Revised by BoatUS editors in April 2012
To call snatch blocks "useful" is an understatement. They are very practical and versatile pieces of sailing hardware. Their principal attribute is that they can be opened for a line to be inserted, rather than having to be threaded as conventional blocks need to be. Most snatch blocks feature snap shackles, which add to their convenience by allowing them to be placed anywhere along a line. However, despite their obvious plus-points, it would be a mistake to assume that they are perfect for all jobs. This is a consequence of their compromised design. As a result, for example, they are unsuitable for permanent applications such as jib fairleads, sheeting blocks, or turning blocks for genoas-the load would be too high. Where snatch blocks excel is when adjustments or changes need to be made to the gear permanently in place, or as an extra control device. Some of the uses for these blocks:
As a backup genoa lead block. The system involves the use of a second sheet led through the snatch block, releasing the pressure on the actual sheet and allowing the repositioning of the genoa fairlead. Attaching a trunnion snatch block to the toe rail with a short line can provide an effective and easy barber haul system. This has the double benefit of allowing the crew to "open the slot" by adjusting the jib leads outwards and forwards in heavy winds, as well as reducing twist while reaching.
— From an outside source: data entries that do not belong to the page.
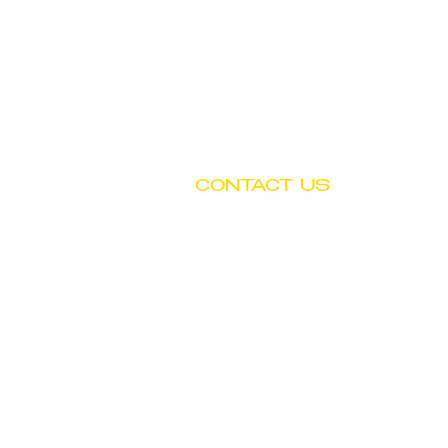
CONTACT US
Tel: (602) 252-4743
Fax: (602) 252-4894
Email: info@btwchild.org
1519 East Adams Street
Phoenix, AZ 85034
© Copyright by Booker T. Washington Child D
The unpredictable nature of spinnaker handling provides a good application for these blocks, as an auxiliary spinnaker lead. For convenience, spinnaker leads are normally positioned at the point of a boat's maximum beam. It is hard for these to be adjusted. The spinnaker blocks are normally as far aft as possible, but this can lead to the spinnaker moving up and down, or the sheets fouling the boom. Using a snatch block allows the crew to bring the sheet down onto the rail in a different position, eliminating these problems.
The ultimate number of uses that these blocks can be put to is hard to guess. We've seen them used as temporary halyard blocks, as part of the tackle to recover a man overboard, as a bow roller, and even as a temporary repair device on a trapeze system. One problem they may have is their need for full articulation to avoid breakage. Like any gear, use them safely and wisely and don’t use them for purposes unintended by the manufacturer. Read the manufacturer’s warnings and instructions.